If your IGF-1 barely moved on ipamorelin, it is probably not the dose. Two genetic variables explain 43% of why growth peptide IGF-1 response varies up to 3-fold between users.

11 min read

TL;DR

  • 1.Two genetic variables (GHR Exon 3 deletion and IGF-1 promoter methylation) explain 43% of why growth peptide results differ between users on the same dose.
  • 2.About 20% of people carry two full-length GHR copies (fl/fl), producing the weakest natural growth hormone receptor response. Dose escalation barely helps them.
  • 3.A separate category of non-responders has loss-of-function variants in the ghrelin receptor (GHSR), meaning ipamorelin and MK-677 cannot even trigger GH release effectively.
  • 4.d3-GHR carriers (roughly 50% of the population) show about 56% higher IGF-1 elevation from the same GH signal. High-responders should track bloodwork, not just feel.
  • 5.A four-week baseline-plus-post IGF-1 blood test is the fastest practical screen for which bottleneck you have before changing your protocol.

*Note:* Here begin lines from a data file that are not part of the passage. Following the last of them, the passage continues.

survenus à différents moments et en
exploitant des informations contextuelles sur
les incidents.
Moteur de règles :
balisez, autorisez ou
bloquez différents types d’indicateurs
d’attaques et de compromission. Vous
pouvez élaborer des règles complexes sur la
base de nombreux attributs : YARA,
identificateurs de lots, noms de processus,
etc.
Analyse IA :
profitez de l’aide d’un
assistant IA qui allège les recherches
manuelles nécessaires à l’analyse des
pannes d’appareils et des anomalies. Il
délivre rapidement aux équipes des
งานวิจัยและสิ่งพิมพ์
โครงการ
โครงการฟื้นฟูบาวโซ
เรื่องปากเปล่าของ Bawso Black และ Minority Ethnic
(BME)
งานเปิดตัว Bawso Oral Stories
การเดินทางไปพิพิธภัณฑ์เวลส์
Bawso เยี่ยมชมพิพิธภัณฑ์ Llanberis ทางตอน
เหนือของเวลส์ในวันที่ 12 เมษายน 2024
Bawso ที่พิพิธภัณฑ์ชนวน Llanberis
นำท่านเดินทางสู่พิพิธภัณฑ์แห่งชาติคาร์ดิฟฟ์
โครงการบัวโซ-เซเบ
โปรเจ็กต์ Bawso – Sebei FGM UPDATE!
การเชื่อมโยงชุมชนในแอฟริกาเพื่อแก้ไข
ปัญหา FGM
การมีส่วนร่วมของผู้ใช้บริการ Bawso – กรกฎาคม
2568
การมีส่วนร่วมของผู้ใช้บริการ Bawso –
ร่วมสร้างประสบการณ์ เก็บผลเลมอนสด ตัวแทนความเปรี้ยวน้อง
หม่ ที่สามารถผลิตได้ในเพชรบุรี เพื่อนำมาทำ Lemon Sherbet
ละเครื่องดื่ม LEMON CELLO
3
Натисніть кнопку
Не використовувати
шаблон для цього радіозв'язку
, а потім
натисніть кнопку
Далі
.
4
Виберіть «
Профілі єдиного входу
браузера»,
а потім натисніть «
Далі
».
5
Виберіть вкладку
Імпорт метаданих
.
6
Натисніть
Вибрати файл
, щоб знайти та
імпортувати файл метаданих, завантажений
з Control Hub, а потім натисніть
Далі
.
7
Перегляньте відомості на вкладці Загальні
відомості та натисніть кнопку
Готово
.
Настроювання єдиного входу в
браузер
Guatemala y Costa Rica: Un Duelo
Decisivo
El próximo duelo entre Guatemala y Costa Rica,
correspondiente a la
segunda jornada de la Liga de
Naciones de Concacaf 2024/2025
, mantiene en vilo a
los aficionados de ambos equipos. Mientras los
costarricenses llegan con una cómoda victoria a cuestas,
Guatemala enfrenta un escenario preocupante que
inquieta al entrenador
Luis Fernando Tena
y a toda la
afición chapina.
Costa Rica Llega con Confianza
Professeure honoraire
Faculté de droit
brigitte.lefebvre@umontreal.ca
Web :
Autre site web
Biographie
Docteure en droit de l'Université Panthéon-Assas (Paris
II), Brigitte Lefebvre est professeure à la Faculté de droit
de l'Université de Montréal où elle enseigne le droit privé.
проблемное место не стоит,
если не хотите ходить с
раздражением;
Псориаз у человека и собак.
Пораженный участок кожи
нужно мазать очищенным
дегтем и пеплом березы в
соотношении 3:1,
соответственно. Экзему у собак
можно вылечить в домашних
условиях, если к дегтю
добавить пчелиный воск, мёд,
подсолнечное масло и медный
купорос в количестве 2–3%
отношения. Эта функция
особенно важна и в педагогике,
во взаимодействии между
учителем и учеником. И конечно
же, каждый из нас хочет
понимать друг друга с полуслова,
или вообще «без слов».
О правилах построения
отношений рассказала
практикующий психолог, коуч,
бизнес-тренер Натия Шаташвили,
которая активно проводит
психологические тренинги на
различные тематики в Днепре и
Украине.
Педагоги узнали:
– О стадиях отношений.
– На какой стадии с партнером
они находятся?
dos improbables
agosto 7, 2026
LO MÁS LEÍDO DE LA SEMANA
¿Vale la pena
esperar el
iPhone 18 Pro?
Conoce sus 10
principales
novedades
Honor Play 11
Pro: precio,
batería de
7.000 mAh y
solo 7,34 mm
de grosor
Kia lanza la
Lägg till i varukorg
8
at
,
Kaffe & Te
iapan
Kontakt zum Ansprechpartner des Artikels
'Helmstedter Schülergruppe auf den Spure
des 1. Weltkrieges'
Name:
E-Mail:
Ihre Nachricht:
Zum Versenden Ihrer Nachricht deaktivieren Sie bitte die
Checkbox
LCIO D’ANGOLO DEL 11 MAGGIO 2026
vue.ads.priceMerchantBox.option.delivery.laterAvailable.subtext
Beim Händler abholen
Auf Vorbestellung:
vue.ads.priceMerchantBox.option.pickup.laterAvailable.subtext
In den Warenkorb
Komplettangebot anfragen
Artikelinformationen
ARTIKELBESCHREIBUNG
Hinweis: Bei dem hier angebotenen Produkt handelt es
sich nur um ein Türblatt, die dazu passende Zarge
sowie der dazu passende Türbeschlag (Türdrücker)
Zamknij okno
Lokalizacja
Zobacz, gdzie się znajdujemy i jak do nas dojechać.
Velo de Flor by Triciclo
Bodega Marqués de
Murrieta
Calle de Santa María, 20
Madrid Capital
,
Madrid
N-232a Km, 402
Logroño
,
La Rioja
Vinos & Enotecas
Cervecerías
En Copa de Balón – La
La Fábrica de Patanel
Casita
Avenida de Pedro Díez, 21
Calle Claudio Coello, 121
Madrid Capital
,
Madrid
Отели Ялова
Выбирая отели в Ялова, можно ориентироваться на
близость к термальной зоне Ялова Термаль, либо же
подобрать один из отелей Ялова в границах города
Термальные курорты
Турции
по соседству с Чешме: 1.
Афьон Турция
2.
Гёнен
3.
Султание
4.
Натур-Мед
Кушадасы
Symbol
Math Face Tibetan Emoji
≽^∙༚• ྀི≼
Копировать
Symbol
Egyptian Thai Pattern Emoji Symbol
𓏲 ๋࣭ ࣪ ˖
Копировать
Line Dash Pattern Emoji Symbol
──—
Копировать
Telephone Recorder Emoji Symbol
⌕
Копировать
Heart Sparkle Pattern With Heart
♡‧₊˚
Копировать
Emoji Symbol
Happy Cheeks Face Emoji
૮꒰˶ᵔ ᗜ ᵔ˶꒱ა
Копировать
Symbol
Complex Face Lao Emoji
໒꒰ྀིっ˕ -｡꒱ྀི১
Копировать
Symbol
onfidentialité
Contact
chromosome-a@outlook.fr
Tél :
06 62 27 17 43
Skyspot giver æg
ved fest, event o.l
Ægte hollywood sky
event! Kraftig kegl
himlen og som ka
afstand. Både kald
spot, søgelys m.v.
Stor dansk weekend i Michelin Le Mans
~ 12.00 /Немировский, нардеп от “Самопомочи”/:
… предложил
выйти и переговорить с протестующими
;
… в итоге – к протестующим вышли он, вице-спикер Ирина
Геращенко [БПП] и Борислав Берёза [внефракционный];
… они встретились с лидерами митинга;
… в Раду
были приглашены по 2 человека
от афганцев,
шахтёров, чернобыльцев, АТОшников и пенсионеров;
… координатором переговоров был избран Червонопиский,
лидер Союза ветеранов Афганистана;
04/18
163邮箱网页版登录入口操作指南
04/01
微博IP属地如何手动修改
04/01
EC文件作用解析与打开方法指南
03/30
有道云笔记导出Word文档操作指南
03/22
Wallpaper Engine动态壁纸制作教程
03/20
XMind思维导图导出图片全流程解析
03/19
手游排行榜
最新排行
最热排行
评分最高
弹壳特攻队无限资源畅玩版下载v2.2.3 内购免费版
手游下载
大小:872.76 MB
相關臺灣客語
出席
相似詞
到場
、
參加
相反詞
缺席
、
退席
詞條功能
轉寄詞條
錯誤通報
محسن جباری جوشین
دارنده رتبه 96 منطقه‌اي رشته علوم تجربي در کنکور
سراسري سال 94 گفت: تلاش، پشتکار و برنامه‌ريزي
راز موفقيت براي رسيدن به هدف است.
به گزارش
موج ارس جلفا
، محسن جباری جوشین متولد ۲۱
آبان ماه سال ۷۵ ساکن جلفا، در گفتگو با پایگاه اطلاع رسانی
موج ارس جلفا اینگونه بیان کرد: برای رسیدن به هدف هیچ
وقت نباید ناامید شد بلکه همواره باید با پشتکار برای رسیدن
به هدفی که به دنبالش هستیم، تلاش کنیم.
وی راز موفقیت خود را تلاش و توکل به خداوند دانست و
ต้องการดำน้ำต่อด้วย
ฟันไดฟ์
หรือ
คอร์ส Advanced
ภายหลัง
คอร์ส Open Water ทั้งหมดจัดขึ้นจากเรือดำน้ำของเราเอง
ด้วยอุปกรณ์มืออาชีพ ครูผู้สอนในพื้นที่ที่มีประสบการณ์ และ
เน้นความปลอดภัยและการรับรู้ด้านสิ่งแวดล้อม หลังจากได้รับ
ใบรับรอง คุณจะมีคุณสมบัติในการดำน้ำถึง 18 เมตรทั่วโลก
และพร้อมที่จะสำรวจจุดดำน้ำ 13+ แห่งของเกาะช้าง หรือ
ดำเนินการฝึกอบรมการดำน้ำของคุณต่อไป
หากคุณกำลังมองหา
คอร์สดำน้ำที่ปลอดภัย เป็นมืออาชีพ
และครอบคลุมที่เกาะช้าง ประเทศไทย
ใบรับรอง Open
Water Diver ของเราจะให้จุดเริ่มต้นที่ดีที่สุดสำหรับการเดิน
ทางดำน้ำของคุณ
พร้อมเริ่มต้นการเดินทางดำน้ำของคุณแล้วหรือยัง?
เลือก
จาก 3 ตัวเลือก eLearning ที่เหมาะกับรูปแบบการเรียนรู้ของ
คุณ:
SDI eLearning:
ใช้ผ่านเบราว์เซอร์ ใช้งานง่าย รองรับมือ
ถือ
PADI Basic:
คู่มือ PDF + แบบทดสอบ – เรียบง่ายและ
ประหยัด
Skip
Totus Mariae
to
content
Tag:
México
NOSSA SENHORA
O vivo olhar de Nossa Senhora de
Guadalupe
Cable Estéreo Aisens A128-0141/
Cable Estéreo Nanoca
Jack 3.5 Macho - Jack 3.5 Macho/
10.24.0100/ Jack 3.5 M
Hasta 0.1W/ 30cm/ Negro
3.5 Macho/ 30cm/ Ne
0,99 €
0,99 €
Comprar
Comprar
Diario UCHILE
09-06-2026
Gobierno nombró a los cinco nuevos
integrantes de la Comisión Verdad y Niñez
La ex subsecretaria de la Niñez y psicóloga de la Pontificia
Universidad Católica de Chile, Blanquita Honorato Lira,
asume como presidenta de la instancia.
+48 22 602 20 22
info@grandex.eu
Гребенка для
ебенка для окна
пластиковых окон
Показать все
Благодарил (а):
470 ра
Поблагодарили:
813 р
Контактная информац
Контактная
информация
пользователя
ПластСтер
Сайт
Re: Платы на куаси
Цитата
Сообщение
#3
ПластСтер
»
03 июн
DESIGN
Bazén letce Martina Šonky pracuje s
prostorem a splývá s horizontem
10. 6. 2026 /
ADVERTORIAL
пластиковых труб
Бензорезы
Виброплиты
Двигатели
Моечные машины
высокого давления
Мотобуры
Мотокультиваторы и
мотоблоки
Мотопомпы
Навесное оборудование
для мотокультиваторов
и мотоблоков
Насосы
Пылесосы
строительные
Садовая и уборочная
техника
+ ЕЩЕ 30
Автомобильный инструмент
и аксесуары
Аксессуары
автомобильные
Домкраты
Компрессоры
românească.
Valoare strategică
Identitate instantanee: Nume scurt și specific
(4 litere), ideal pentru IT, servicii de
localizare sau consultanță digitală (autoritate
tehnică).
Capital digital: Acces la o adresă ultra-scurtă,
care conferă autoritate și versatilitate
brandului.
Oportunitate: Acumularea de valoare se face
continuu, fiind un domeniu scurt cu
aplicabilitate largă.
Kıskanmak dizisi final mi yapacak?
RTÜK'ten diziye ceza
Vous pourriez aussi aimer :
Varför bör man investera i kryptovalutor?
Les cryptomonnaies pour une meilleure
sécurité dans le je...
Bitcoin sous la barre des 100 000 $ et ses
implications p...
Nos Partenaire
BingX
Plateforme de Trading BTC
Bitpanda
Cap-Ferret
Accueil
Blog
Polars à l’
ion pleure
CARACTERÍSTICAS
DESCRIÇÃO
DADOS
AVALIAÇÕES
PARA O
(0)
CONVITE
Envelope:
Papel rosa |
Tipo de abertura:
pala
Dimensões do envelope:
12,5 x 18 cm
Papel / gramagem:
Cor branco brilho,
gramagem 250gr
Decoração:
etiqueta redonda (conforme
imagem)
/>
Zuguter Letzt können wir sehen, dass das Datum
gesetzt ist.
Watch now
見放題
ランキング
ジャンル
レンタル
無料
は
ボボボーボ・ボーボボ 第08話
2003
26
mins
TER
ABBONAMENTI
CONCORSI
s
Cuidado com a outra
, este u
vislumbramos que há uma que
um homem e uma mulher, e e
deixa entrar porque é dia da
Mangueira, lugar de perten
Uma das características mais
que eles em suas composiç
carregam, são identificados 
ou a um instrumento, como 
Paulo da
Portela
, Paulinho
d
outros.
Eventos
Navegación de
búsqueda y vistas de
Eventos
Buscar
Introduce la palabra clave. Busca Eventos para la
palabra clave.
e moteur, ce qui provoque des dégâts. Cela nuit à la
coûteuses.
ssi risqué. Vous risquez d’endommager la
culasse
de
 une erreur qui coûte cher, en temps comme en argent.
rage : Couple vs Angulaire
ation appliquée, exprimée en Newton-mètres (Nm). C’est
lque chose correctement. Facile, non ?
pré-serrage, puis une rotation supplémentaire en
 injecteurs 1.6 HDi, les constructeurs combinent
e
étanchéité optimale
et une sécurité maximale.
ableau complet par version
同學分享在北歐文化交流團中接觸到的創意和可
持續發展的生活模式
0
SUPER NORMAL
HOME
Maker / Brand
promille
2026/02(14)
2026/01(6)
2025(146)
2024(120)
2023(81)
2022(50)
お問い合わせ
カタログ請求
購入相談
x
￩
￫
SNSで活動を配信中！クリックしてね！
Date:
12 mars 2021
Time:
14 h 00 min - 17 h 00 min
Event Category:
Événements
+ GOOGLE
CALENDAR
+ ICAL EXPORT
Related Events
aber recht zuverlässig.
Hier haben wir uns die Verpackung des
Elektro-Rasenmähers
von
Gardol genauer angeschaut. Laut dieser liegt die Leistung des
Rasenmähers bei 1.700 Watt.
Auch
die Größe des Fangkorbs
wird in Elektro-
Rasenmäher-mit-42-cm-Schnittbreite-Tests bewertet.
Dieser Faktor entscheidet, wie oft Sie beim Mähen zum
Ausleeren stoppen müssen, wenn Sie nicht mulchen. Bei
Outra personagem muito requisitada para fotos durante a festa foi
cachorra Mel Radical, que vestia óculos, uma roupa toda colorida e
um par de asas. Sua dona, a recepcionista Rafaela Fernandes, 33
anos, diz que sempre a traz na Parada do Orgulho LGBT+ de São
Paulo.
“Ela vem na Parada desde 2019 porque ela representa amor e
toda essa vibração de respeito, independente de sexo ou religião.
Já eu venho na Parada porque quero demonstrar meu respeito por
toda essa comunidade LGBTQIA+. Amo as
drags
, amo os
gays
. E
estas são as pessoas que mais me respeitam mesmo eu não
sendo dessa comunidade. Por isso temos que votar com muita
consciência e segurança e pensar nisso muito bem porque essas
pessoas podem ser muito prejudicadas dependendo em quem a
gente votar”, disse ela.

In a 2025 study published in the Journal of Pediatric Endocrinology and Metabolism, 132 children were given identical doses of recombinant growth hormone. The researchers then tracked IGF-1 response. What they found would surprise most people running a growth peptide protocol: IGF-1 changes ranged across nearly 8 standard deviations, from far below baseline to far above. Same clinic. Same drug. Same dose. A prediction model incorporating 38 genetic variants across 18 genes explained 95.7% of that variation.

43%

The share of IGF-1 response variation explained by just two factors: the GHR Exon 3 deletion and IGF-1 promoter methylation status, per a 2015 study in Endocrine Connections. Two variables. Nearly half the picture.

Growth peptides (ipamorelin, CJC-1295, GHRP-6, MK-677) work by triggering your pituitary to release growth hormone. That GH then signals your liver to produce IGF-1. The step-by-step cascade sounds simple. But three genetic bottlenecks sit between the peptide dose and the IGF-1 result, and any one of them can blunt the entire chain.

In plain English

Think of it as a relay race with three handoffs. The peptide fires the starting gun (hitting the ghrelin receptor). GH carries the baton to the liver (binding the GH receptor). The liver hands IGF-1 to your muscle and fat cells (binding the IGF-1 receptor). A slow runner at any leg tanks the result, regardless of how strong the other two runners are.

The Three Bottlenecks

Bottleneck 1: Can the peptide even trigger GH release?

Ipamorelin, MK-677, GHRP-6, and GHRP-2 are all ghrelin-mimetics. They work by binding to the ghrelin receptor, also called GHSR (growth hormone secretagogue receptor). GHSR then signals the pituitary to release a GH pulse. If your GHSR has a loss-of-function variant, this trigger step is partially or completely broken.

A 2024 paper in a pharmacogenomics journal identified 10 distinct GHSR loss-of-function variants, six of which were novel. Carriers showed partial to complete blunting of ghrelin-mimetic signaling, independent of pituitary health. Their pituitary cells could still release GH via other pathways. But ipamorelin and MK-677 could not pull the trigger effectively.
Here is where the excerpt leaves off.